2008年02月04日

ゆき

日が落ち、雪がそぼ降る暗い道を、傘を差しててくてく歩いてました。
日曜日のことです。

「暗くて寒い」というのは、人を心細くさせるものです。
なおかつ外。夜。ゆるやかに、しかし降り続ける雪。
どこまでこの暗さは続くのか。この寒さの底はどこなのか。
夜の中、濡れて光る地面。見渡す街は静寂に包まれ、細い灯りにも人の営みを感じさせない。

こういうとき、20歳頃に地元の友達と夜中に小雨の中てけてけ歩いたときのことを思い出します。
ふつうに地元の見慣れた(というほどなじみもないけど)場所なのに、暗くて雨が降ってるだけでこんなにも印象が違う。
ちょっとした丘に出て、急に視界が開けて、静まり返った街並を見下ろした瞬間、「怖い」と思いました。

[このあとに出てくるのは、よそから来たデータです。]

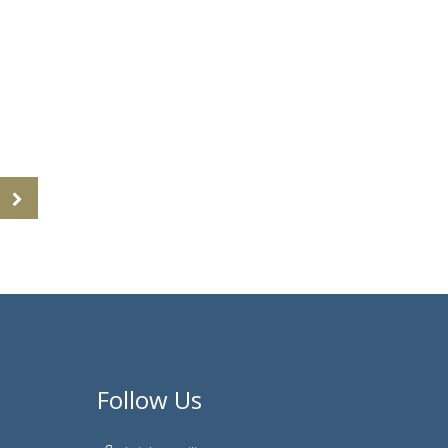
Follow Us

子供の頃に誰もいない部屋で独りで寝る怖さとはまたちょっと違う。
人間は所詮自然の前には無力であるとか、そんなことを突きつけられたような。

でもそんな夜にあてもなく散歩するのがけっこうすきです。

ところでずっと履きっぱのスニーカーがなつかしの上履きみたいな臭いをかもし出しました。これはいけません。